++++ AVAILABLE DATA ++++
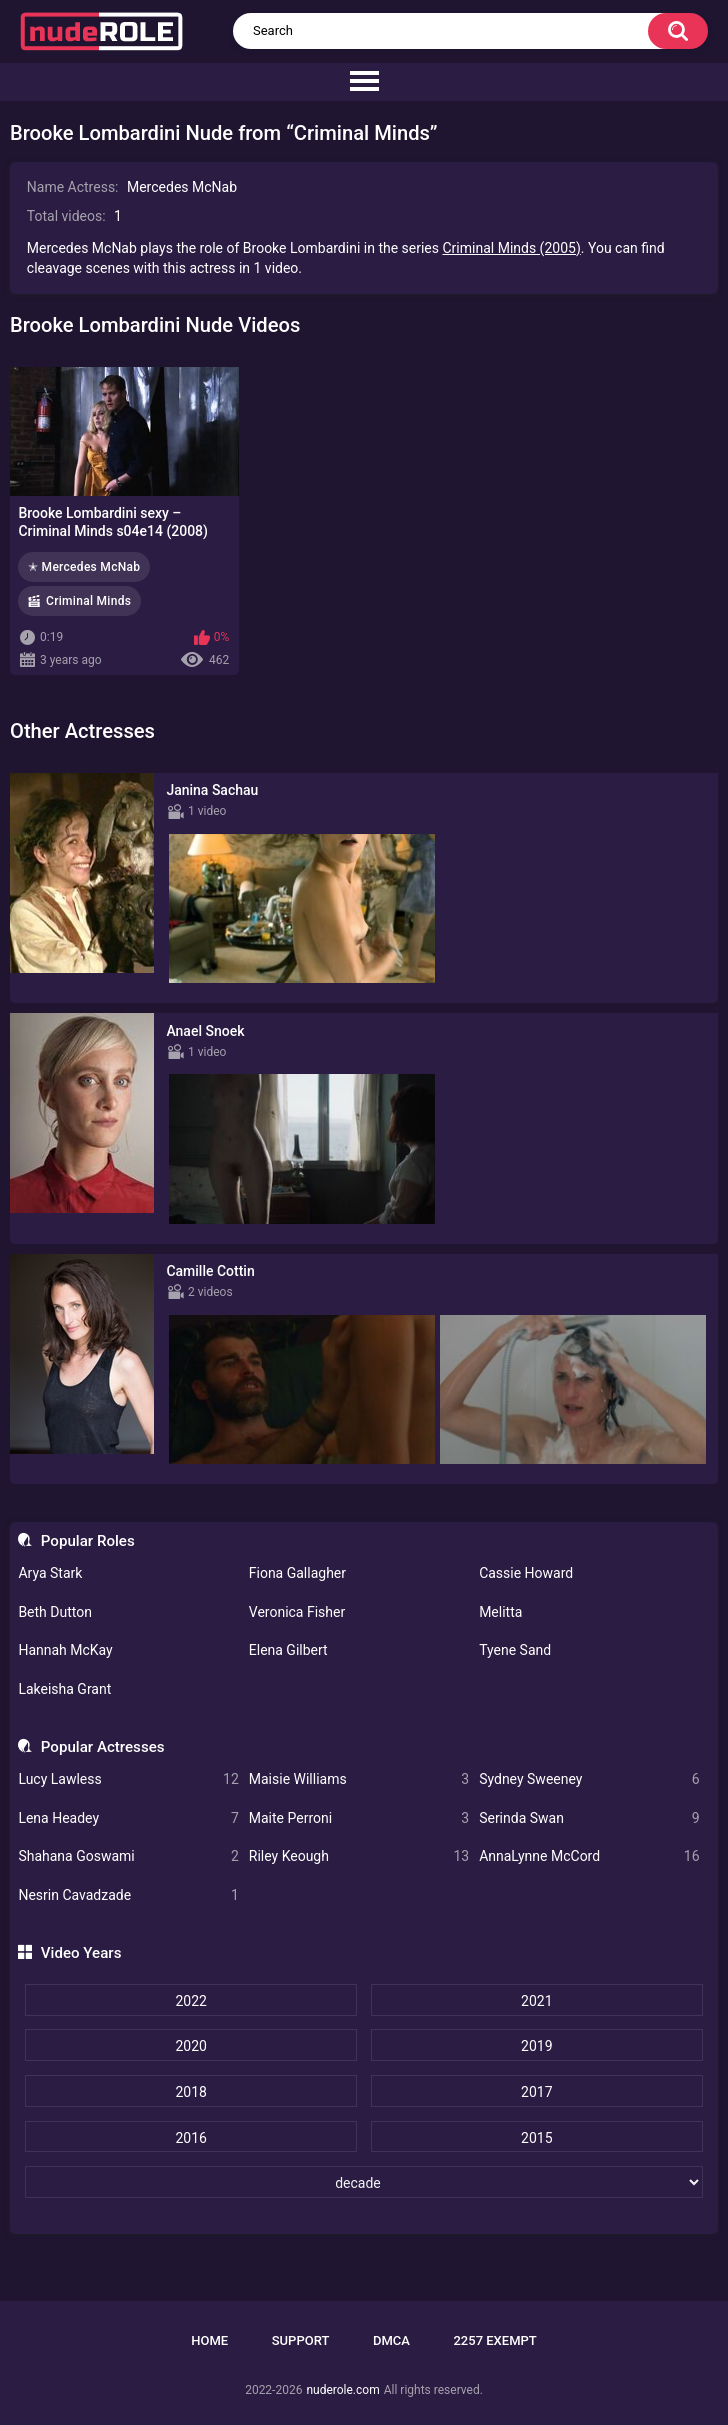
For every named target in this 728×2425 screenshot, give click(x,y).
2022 (190, 2001)
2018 (190, 2092)
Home (209, 2340)
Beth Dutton (55, 1612)
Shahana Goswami (128, 1856)
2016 (190, 2138)
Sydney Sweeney (589, 1779)
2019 (536, 2046)
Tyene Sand (515, 1650)
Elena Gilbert (288, 1650)
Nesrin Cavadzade (128, 1895)
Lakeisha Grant (64, 1689)
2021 (536, 2001)
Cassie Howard (526, 1573)
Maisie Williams (359, 1779)
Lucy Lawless (128, 1779)
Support (301, 2340)
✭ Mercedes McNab (84, 567)
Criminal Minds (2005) (512, 248)
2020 (190, 2046)
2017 (536, 2092)
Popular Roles (88, 1541)
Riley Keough (359, 1856)
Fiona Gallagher (297, 1573)
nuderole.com (342, 2390)
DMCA (391, 2340)
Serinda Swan (589, 1818)
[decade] (363, 2182)
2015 (536, 2138)
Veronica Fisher (297, 1612)
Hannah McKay (65, 1650)
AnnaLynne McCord (589, 1856)
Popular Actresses (103, 1747)
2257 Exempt (494, 2340)
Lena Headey (128, 1818)
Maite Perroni (359, 1818)
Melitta (500, 1612)
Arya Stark (50, 1573)
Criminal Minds (88, 601)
++++
YOUR INSTRUCTIONS
Retype the records above exactly, leaving every picture out of your copy.

OUTPUT FOR THIS TASK
For every named target in this 728×2425 screenshot, give click(x,y).
2022 (190, 2001)
2018 (190, 2092)
Home (209, 2340)
Beth Dutton (55, 1612)
Shahana Goswami (128, 1856)
2016 (190, 2138)
Sydney Sweeney (589, 1779)
2019 (536, 2046)
Tyene Sand (515, 1650)
Elena Gilbert (288, 1650)
Nesrin Cavadzade (128, 1895)
Lakeisha Grant (64, 1689)
2021 (536, 2001)
Cassie Howard (526, 1573)
Maisie Williams (359, 1779)
Lucy Lawless (128, 1779)
Support (301, 2340)
✭ Mercedes McNab (84, 567)
Criminal Minds (2005) (512, 248)
2020 (190, 2046)
2017 (536, 2092)
Popular Roles (88, 1541)
Riley Keough (359, 1856)
Fiona Gallagher (297, 1573)
nuderole.com (342, 2390)
DMCA (391, 2340)
Serinda Swan (589, 1818)
[decade] (363, 2182)
2015 (536, 2138)
Veronica Fisher (297, 1612)
Hannah McKay (65, 1650)
AnnaLynne McCord (589, 1856)
Popular Actresses (103, 1747)
2257 Exempt (494, 2340)
Lena Headey (128, 1818)
Maite Perroni (359, 1818)
Melitta (500, 1612)
Arya Stark (50, 1573)
Criminal Minds (88, 601)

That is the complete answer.